ENG v IND: The Adil Rashid conundrum

ENG v IND: The Adil Rashid conundrum

Adil Rashid continues his quest for England in the white strips and the red ball.

England v India - 3rd ODI: Royal London One-Day Series
Adil Rashid. (Photo by Gareth Copley/Getty Images)

County cricket has been caught up in the eye of a storm for the last few days in the aftermath of the controversial inclusion of Adil Rashid into the England test side for the upcoming series against India. Be it a cricket expert or a layman watching the game, everybody seems to have developed an opinion as to whether or not Rashid should’ve been allotted a test slot without having played red-ball cricket for his county side, Yorkshire.

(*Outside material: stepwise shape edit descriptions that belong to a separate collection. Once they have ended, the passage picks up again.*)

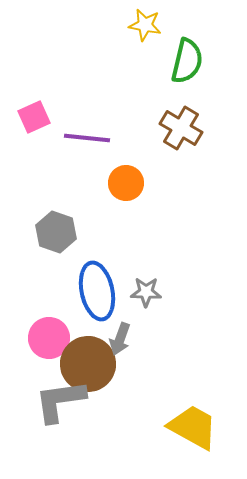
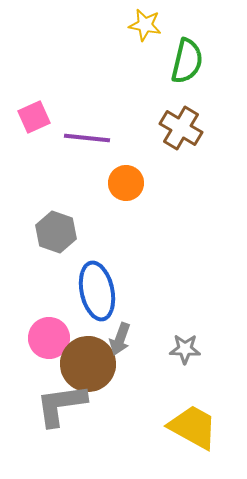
gray star: moved 39 px right, 57 px down
gray L-shape: moved 1 px right, 4 px down
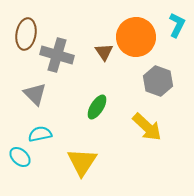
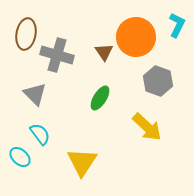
green ellipse: moved 3 px right, 9 px up
cyan semicircle: rotated 65 degrees clockwise
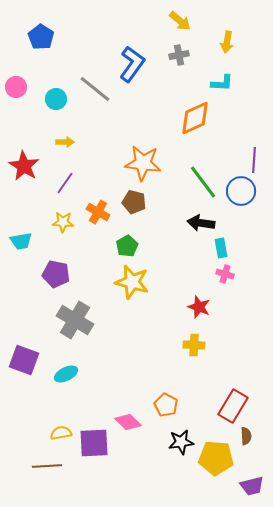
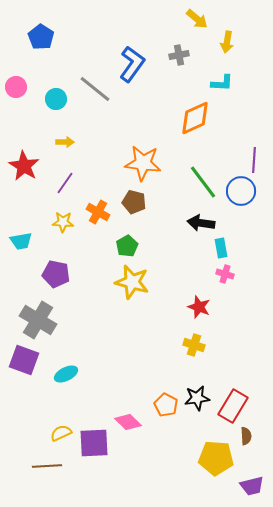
yellow arrow at (180, 21): moved 17 px right, 2 px up
gray cross at (75, 320): moved 37 px left
yellow cross at (194, 345): rotated 15 degrees clockwise
yellow semicircle at (61, 433): rotated 15 degrees counterclockwise
black star at (181, 442): moved 16 px right, 44 px up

Although the national selector for the England team, Ed Smith has come with a statement to defend the England Cricket Board (ECB)’s decision of drafting in Rashid, the things aren’t as simple as they seem. The scales of pros and cons amounting from the decision are pretty much in balance and hence, need to be assessed with a great deal of scrutiny to draw a conclusion on the matter.

The crux of the matter

Talented right-arm leg-break bowler, Adil Rashid has self-admittedly been a part of the Yorkshire County club from a tender age of 10 years. It was his very contribution for two back to back seasons that propelled Yorkshire to consecutive county championship titles and was instrumental in gaining him the much-deserved recognition from the national side. Since his test debut in 2015, Rashid has played 10 tests for England where he’s bagged 38 scalps, including a five-wicket haul against Pakistan in his first outing in the whites.

However, since then Rashid has been seen less and less with the red ball in his possession. Instead, the 30-year old has been found to be more comfortable in white-ball cricket and the same is apparent from his figures of 113 wickets in 73 ODIs. Earlier this year, as reported by Sportstar Live, Rashid went on to say, “At this moment in time in my career, I just feel that white-ball cricket is where I am best, enjoying it most and where I feel I can develop and offer a lot more.” As a result, it didn’t come as a surprise when Adil Rashid negotiated a deal with Yorkshire that enabled him to opt out of red-ball cricket and concentrate more on the limited overs formats.

What did come as a surprise was when, in spite of pointedly choosing to not participate in Yorkshire’s four-day games, Rashid was named in the squad for England’s test series against India. This decision, quite understandably, created a stir in Yorkshire’s management, who held nothing back as Mark Arthur, Chief Executive of the club stated, “We’re very surprised that England have called Adil up after not playing red ball cricket this season. Neither has he expressed a desire to do so. I hope that England know what they’re doing to Adil, and the county game.”

What the ECB did right

Since there are obviously two sides of the coin, let’s take a look at the positives first. With this decision of allowing Rashid to play for the national team in spite of not being a part of the Yorkshire’s efforts has, most importantly, given the player a breathing space. While the reasons for Rashid being seemingly uncomfortable with the concept of paying the four-day games for Yorkshire are still cloudy, one plausible reason could simply be a change in his zone of cricket.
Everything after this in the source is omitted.